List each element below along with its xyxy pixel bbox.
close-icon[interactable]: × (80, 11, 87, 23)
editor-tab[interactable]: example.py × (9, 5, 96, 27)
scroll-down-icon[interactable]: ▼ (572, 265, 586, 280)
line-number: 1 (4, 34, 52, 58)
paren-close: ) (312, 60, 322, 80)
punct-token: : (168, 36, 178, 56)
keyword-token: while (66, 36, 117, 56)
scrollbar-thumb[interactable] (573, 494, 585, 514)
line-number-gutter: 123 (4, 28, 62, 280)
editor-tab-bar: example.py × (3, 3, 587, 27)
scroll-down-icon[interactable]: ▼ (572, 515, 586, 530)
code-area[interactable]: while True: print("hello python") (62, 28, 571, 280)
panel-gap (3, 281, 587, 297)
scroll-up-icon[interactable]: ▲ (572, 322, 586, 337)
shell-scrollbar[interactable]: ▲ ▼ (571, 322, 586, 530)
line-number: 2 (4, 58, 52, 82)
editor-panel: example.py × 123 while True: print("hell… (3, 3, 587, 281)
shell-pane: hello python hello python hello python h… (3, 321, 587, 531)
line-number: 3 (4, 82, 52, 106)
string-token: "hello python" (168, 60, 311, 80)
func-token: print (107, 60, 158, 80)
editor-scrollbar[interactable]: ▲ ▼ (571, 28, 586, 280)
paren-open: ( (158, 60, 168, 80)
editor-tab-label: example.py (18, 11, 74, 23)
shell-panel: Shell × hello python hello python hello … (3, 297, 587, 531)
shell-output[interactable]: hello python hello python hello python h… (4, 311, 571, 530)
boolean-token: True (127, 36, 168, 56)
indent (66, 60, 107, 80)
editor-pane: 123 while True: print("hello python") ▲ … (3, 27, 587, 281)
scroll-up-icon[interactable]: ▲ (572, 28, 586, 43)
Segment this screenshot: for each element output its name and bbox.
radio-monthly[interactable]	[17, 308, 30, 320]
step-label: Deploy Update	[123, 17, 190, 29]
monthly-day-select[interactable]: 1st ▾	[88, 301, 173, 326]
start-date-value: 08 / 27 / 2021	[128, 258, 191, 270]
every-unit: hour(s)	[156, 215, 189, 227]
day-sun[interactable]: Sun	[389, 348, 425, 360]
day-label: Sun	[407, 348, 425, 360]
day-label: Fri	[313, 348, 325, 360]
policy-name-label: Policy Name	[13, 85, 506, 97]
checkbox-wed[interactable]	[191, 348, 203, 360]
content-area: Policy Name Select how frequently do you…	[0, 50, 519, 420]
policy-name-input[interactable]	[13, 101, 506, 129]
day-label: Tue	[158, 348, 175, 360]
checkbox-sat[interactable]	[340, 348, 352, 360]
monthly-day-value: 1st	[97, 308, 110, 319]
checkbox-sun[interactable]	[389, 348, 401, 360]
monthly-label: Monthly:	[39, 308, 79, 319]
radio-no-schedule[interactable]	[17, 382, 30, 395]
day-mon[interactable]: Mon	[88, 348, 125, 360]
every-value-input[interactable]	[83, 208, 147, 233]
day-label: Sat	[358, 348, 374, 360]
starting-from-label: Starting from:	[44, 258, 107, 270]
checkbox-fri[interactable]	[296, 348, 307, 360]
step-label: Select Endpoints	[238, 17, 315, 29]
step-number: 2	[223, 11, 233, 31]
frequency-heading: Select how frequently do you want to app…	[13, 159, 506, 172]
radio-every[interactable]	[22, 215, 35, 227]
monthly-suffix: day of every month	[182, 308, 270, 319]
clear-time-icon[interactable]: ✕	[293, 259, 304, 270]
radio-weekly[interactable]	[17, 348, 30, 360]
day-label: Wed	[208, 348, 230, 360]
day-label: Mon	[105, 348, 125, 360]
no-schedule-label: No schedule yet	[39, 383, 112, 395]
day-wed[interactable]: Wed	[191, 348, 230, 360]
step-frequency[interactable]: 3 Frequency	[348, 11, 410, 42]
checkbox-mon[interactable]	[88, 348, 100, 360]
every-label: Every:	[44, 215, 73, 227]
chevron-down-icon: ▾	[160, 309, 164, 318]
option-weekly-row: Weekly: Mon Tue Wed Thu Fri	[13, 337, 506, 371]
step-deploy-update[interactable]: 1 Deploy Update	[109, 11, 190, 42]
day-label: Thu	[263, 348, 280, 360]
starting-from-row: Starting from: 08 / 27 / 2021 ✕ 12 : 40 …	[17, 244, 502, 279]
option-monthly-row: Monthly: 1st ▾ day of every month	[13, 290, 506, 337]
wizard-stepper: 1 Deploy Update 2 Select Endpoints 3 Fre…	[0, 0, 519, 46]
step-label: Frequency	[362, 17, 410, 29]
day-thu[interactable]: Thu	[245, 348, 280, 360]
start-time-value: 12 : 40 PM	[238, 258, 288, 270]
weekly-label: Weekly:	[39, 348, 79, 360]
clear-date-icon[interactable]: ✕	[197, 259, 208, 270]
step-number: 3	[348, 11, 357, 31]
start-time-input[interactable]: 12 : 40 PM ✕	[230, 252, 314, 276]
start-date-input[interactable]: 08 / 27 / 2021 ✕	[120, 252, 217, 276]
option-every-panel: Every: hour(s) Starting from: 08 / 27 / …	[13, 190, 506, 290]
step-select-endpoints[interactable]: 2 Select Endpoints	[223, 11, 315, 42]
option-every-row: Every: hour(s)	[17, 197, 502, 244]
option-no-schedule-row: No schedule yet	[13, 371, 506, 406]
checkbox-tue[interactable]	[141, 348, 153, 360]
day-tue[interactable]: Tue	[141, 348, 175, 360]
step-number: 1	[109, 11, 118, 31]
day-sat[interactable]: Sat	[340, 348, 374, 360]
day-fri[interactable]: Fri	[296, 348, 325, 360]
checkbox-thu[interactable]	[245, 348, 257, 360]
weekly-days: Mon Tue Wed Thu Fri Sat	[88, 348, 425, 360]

■ **Directions for this task**
Scan the material above line by line for "Endpoints". State how many lines have it, and nothing more.

■ **Answer**
3